How does your space reflect or inform the work you’re able to do? How does it inform your most recent work?
Nestuary is very much a physical-body oriented piece, and even towards the end, I consciously wrote about where I was while writing: engorged, pumping, hunched on the floor of our living room, writing the last pages of the manuscript. It was spring of last year, and winter was very much so on my mind, as the light from the street corner filtered through our window and I thought of Hestia and her hearth. I’m not rooted into my neighborhood and town as I’d like to: I only worked outside the home here for one year, so most of my time outside our small sphere, like my husband’s, is spent commuting. I have more writerly connection to the Twin Cities than here, which is fine; I have a drive to work myself into that space.
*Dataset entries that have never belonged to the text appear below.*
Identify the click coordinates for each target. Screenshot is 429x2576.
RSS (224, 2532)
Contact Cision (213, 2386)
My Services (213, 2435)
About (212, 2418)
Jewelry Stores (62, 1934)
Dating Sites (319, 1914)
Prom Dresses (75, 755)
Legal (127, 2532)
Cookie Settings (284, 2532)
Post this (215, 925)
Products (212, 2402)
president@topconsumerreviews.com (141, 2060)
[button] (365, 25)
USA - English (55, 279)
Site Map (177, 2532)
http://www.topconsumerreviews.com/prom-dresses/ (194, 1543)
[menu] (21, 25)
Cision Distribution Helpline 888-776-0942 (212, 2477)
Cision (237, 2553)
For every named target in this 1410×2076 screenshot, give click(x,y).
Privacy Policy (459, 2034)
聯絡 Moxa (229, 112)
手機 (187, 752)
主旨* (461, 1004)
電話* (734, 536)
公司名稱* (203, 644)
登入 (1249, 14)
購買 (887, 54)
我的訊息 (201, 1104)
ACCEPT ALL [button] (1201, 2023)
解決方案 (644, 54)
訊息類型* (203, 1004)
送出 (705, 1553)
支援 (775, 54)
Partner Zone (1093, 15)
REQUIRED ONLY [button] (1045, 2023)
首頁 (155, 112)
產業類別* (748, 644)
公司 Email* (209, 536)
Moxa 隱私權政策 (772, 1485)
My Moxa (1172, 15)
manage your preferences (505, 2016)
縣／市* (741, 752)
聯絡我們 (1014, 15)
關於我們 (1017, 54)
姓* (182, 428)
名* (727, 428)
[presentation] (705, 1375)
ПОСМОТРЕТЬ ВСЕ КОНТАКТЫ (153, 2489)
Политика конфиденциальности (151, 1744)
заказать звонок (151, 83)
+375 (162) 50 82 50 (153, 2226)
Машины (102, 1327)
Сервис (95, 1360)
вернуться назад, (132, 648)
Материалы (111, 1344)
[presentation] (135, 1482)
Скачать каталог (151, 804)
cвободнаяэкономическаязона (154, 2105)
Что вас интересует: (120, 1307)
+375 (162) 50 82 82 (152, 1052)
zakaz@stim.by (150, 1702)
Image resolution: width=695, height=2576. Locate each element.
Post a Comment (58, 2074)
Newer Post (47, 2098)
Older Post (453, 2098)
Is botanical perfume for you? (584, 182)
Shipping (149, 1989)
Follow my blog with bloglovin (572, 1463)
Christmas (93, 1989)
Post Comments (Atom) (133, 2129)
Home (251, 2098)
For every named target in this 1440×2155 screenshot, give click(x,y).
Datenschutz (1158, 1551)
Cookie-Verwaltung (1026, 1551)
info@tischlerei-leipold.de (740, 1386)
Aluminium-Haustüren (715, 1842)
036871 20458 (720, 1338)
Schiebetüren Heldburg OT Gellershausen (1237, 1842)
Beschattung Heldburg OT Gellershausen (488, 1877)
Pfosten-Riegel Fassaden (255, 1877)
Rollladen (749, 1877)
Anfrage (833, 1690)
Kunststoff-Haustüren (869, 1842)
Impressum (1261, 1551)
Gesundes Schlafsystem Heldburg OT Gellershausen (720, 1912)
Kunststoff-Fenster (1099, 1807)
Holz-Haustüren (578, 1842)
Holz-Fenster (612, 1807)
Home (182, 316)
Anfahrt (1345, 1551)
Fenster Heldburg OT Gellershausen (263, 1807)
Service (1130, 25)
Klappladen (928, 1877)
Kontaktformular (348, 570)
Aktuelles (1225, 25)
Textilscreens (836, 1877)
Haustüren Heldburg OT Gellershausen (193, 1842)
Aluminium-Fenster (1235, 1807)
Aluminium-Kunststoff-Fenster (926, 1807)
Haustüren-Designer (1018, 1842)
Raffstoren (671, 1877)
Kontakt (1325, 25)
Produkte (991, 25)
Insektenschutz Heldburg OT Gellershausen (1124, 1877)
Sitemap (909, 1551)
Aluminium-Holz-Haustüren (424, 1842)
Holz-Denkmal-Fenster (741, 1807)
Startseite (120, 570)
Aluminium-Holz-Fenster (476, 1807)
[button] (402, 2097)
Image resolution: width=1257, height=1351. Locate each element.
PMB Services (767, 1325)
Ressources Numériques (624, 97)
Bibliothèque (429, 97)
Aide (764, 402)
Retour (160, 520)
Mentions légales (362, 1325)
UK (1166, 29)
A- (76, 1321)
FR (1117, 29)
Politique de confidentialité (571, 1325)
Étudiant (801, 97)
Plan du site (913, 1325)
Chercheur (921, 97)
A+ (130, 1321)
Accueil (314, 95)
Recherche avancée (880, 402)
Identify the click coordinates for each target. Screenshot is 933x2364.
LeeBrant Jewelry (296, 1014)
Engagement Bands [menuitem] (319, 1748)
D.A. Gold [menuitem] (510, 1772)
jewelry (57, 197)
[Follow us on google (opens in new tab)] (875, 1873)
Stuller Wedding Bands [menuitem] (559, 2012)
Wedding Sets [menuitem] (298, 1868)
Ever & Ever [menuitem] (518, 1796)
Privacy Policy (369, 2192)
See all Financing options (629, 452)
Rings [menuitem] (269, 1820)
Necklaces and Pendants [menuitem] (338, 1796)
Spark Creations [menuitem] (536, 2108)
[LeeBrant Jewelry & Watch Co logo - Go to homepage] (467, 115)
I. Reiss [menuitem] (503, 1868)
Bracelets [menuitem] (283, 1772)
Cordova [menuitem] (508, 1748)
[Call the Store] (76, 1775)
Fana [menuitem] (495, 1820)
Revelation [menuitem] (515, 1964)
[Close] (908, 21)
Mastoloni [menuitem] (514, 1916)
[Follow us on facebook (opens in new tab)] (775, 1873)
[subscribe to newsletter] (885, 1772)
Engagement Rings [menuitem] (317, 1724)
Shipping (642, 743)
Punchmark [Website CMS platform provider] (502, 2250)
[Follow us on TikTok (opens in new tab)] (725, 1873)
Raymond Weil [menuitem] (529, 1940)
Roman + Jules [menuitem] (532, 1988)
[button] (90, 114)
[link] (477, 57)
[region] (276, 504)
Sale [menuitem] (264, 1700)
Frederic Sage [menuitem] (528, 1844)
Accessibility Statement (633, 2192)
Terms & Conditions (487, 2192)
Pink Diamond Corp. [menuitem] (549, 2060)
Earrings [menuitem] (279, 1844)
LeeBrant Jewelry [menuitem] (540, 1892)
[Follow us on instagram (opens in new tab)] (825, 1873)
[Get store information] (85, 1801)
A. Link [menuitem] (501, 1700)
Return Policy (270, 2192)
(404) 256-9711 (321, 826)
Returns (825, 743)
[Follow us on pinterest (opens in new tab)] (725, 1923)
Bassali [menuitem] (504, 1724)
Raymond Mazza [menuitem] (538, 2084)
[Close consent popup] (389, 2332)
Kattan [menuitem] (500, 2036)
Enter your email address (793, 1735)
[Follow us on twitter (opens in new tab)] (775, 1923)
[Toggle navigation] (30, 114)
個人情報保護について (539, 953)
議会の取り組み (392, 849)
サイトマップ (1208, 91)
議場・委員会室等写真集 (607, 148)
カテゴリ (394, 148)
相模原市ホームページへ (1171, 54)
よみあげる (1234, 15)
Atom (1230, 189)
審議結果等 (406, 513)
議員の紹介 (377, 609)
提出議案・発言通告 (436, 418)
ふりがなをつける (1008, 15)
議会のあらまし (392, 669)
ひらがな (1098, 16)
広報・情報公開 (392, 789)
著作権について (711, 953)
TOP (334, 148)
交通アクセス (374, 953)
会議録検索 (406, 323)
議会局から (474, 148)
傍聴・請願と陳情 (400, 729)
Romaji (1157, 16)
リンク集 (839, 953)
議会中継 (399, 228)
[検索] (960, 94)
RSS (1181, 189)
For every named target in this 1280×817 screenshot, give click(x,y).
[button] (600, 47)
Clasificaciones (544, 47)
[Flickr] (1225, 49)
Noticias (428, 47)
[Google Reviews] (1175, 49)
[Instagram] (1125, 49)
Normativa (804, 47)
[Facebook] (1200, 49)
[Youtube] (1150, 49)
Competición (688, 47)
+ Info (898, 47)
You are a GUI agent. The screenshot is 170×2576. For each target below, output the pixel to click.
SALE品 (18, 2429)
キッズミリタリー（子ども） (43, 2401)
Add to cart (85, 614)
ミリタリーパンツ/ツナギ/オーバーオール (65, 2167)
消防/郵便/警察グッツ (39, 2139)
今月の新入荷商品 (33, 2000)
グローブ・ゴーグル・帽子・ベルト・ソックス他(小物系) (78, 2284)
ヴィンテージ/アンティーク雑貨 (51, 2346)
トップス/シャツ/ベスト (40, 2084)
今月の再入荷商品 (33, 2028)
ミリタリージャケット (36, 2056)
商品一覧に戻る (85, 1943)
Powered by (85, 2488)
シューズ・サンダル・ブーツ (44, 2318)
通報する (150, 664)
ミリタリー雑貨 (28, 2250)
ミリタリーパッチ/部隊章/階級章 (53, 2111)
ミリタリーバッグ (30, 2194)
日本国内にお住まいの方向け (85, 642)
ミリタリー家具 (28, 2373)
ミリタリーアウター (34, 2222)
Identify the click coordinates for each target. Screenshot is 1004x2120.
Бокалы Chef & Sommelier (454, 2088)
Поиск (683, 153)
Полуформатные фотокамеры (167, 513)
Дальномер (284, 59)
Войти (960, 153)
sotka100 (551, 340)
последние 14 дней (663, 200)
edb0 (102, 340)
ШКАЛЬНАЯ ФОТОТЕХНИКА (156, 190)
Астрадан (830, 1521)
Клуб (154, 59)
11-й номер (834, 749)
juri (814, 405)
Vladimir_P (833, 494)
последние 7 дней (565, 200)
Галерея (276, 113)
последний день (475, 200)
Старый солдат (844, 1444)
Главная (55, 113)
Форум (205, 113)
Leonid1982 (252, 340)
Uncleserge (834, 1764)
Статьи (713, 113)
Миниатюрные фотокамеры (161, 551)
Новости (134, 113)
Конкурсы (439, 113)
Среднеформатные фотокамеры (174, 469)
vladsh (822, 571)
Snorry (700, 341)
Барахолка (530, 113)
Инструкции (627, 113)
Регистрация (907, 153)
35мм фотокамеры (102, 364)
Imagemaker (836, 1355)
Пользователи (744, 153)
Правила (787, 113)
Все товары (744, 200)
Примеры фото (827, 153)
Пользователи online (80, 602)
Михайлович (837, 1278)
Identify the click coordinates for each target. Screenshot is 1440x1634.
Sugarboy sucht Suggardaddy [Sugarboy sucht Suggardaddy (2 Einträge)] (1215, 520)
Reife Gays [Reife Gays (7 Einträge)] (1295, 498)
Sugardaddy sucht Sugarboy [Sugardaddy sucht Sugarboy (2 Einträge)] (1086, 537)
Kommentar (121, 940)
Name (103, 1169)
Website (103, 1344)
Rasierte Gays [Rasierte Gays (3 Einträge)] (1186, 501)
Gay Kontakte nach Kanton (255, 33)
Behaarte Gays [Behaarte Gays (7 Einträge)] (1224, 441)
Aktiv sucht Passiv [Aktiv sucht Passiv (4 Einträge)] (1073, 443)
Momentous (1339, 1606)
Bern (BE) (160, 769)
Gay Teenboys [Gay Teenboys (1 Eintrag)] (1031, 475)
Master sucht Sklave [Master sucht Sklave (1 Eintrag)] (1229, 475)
But place is crucial to what I do. It lives inside of me. When I write of Alaska, the time I spent there rises up. When I write a poem about my father-in-law’s illness, I am back in those rooms of that house, can feel and smell. So it isn’t as much about the immediate space, but about the imagined space, about what can grow up around me. Perhaps this is why so much of my writing happens without the lights on–not to discourage others from approach, but so that it spills into me. So much of my landscape has children in it. So much is about learning how to work around and with the children. Being able to give my daughter her own writing notebook so I have the chance to write in mine. Comparing handwriting. Pressing flowers in the pages. My son who has to have a pen of his own. So much is looking around and seeing them dashing, little streaks across the yard. And that pull within the center of me, how even when she’s in preschool, my daughter is every part of me.
What would be your ideal spatial configuration for making your work? Is there something you long for in terms of surroundings, something without which it’s hard to get down to the task of making work?
I wish I wrote outdoors more. I wish I picked up my notebook, waved good-bye to my little family, said I’d be back in a few hours, and sat at the banks of the creek. Or brought a blanket outside and just existed. I wish I could shut the distraction of the computer down, but there’s always something on the to-do list that keeps me tethered: the slush pile, the laundry, weeding the garden, checking Facebook. I distract so easily. What would happen if I were dropped off in a forest and told to write? Just write, I’ll come back for you later. Just read, just write, just lie on your back and look at the clouds. It’s the sitting right here that presses in the most distractions. My husband is always saying, “Why not go to a coffee shop? Go somewhere–take your work and go.” And I say, “No, no, I can just go into my room,” but then I don’t and all of a sudden I’m too tired to squeeze anything interesting out any more and can’t we just cuddle in bed and read books for escape?
I do love the view from my writing desk. It’s our backyard, at the right level, the right framing, that makes it only seem as if it’s our world, that we could exist alone in a sea of dandelions and maple and strawberry blossoms.